Material for the task -
=== Section Start ===
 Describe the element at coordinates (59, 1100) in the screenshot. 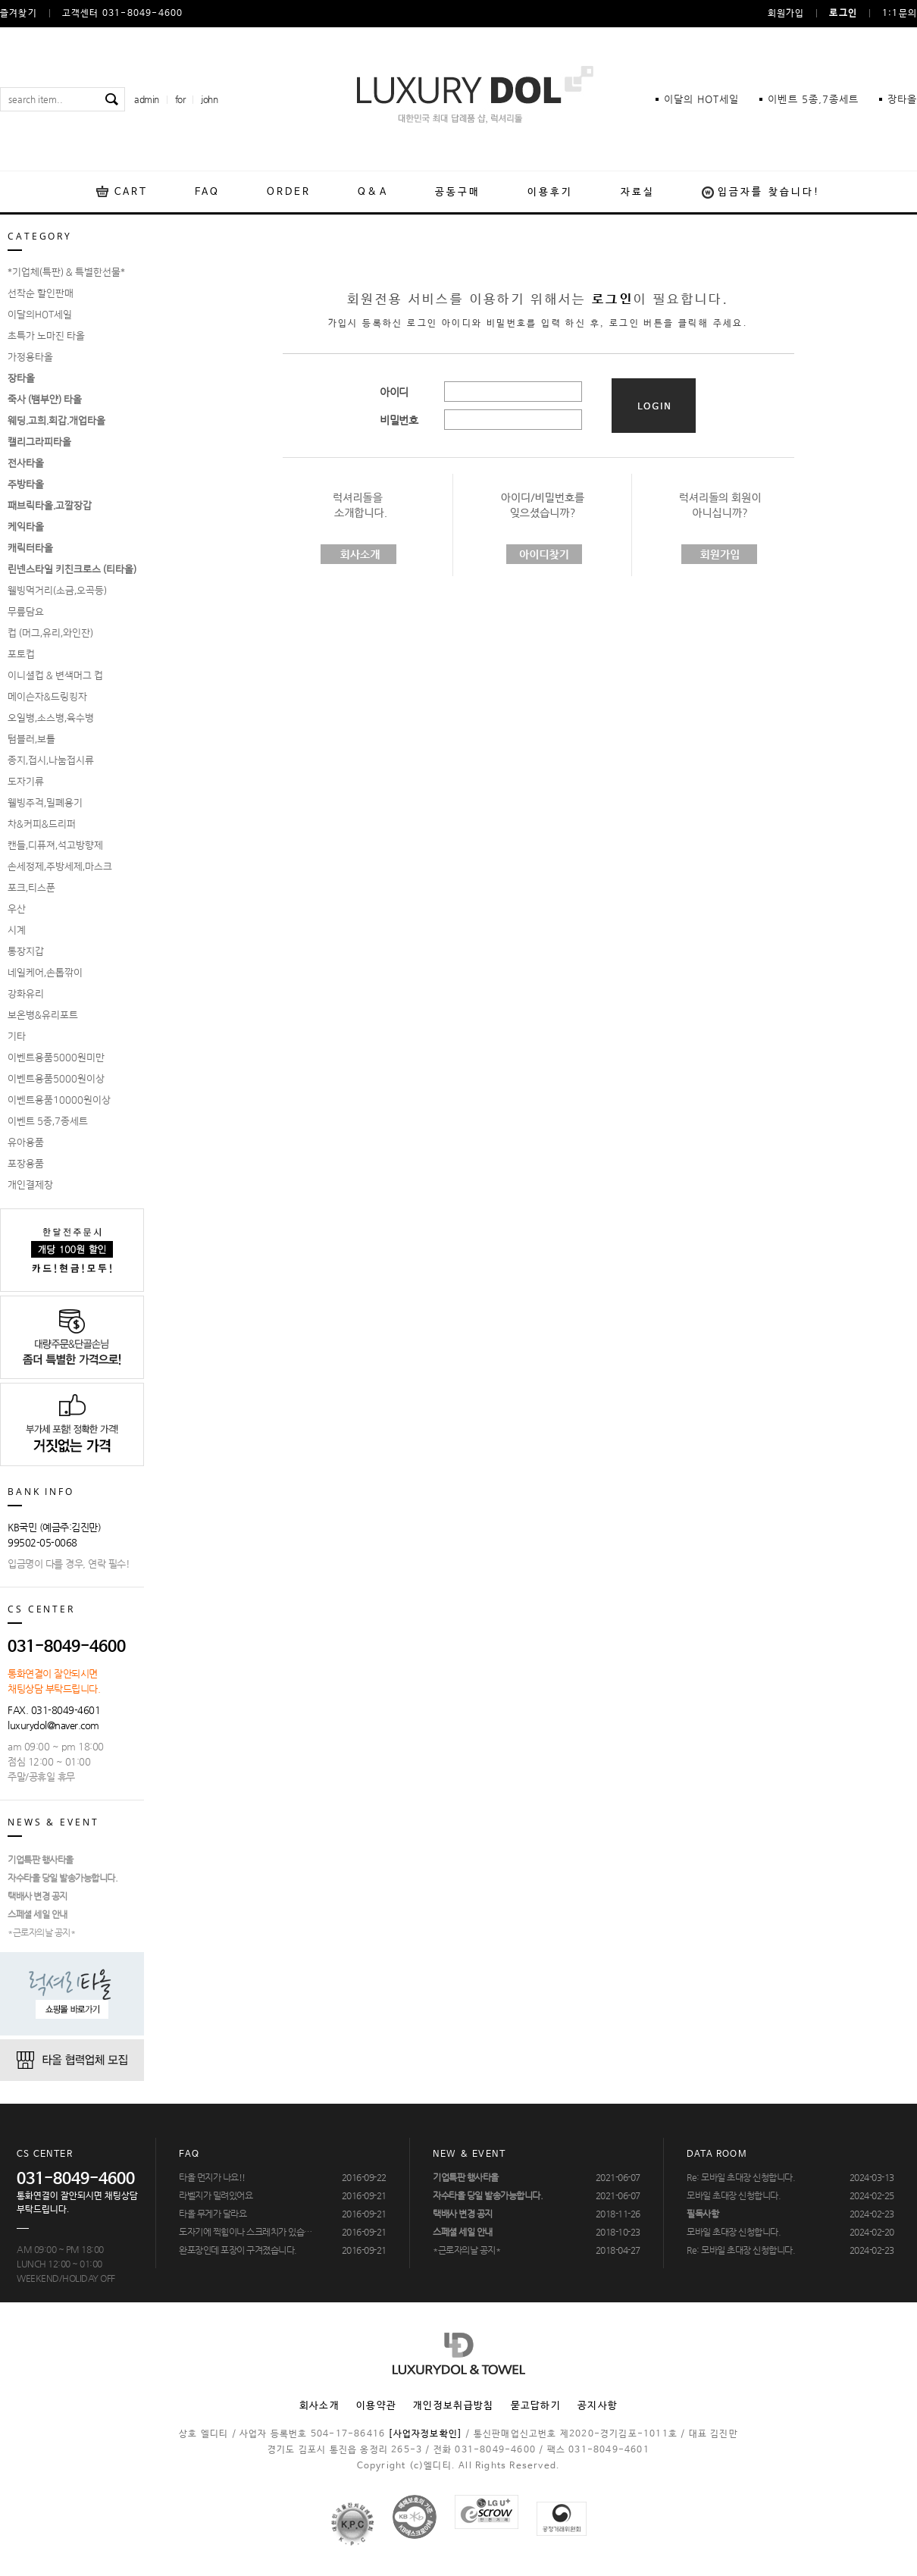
=== Section End ===
=== Section Start ===
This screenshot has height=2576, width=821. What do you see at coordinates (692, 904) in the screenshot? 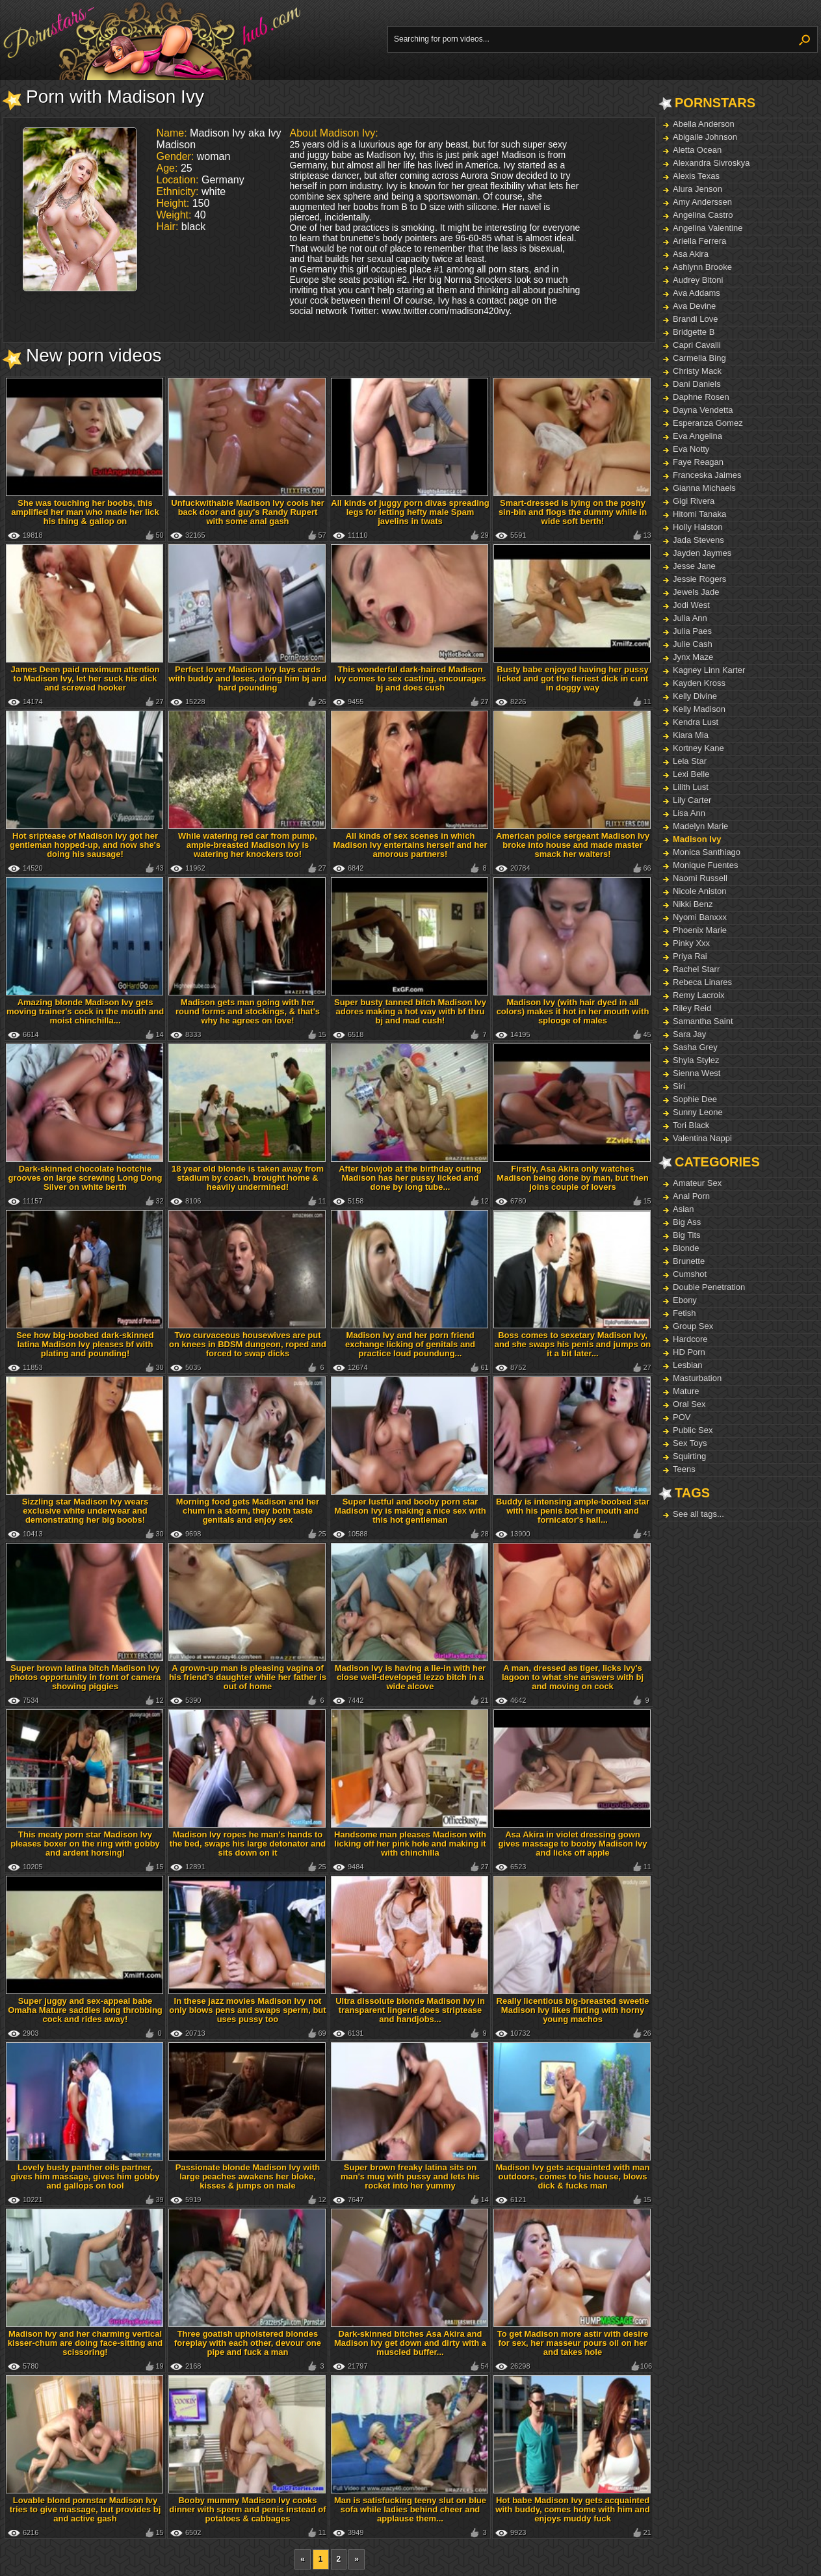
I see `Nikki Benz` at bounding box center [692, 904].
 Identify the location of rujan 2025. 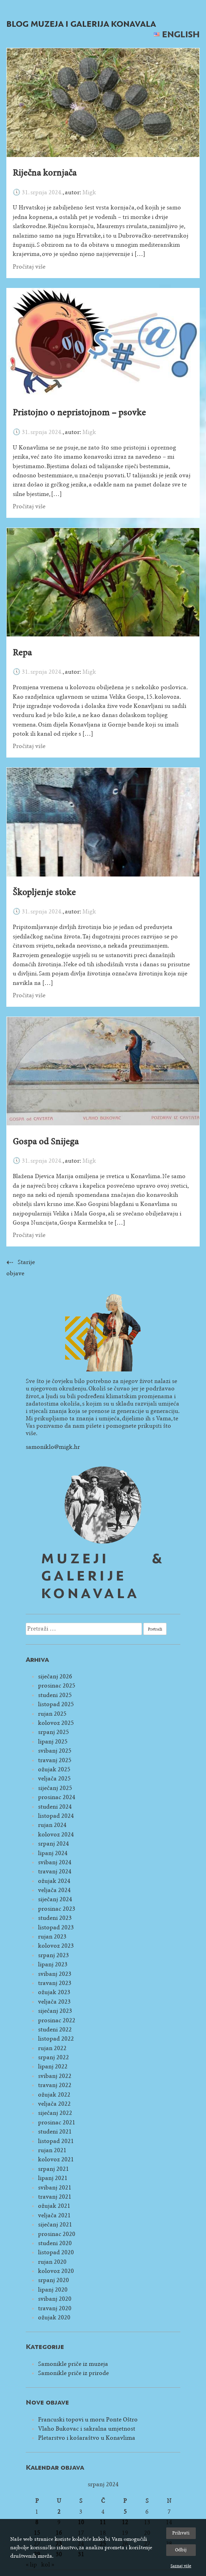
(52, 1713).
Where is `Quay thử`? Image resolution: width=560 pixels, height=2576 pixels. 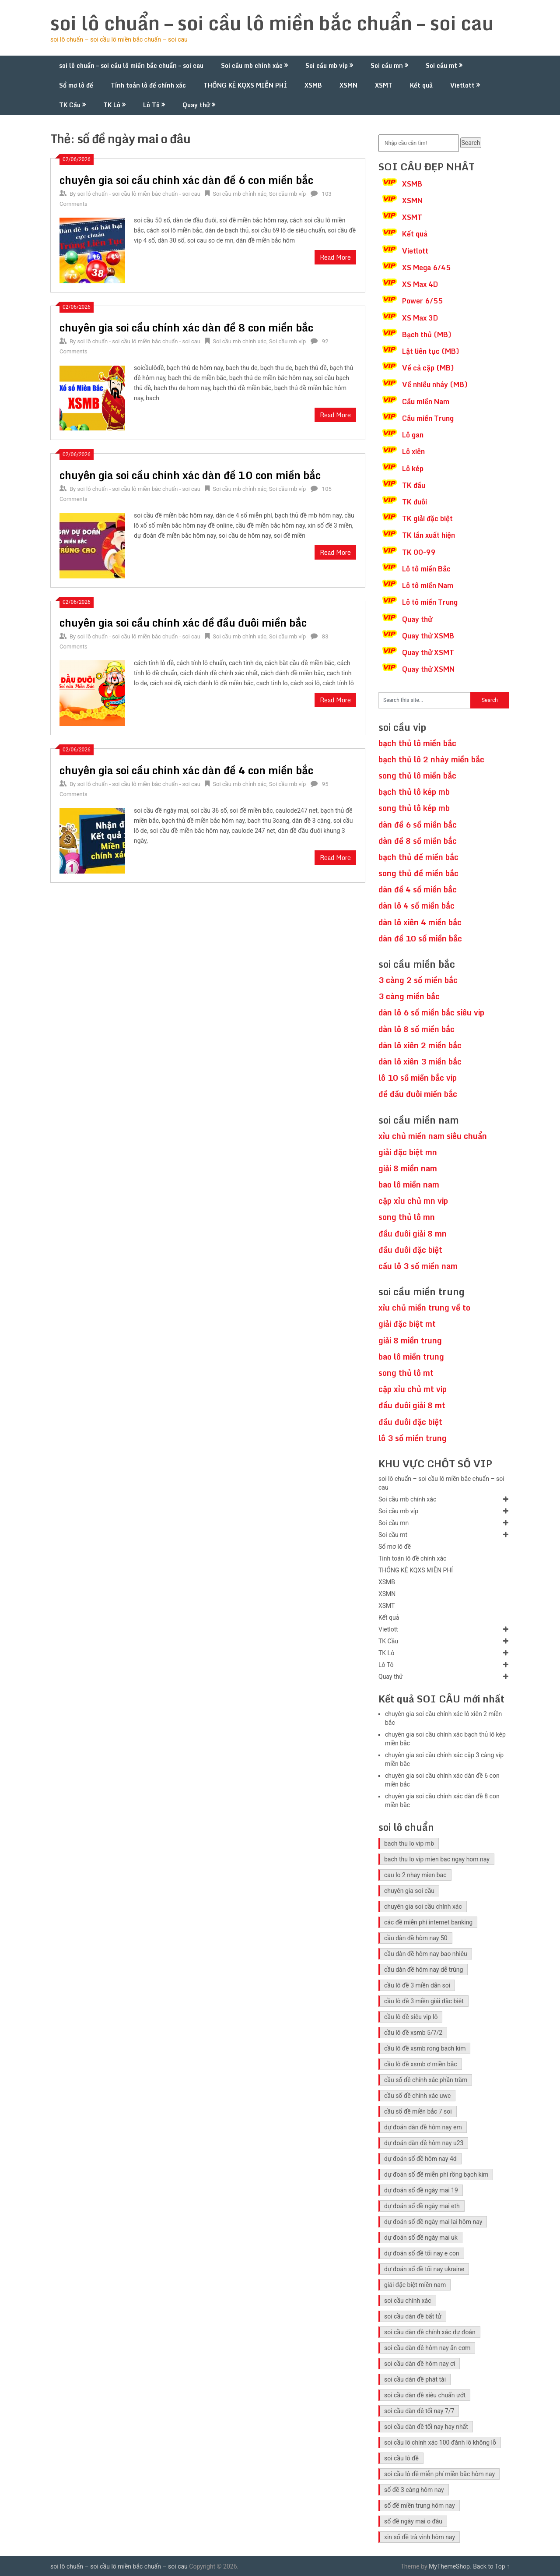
=== Section End ===
Task statement - Reproduce, word for word, everything in the listing above from the line containing "Identify the location of rujan 2025." down to the line containing "pixels, height=2576 pixels.", both of them included. No pictures.

Result of the exercise -
 Identify the location of rujan 2025. 
(52, 1713).
Where is `Quay thử`? Image resolution: width=560 pixels, height=2576 pixels. 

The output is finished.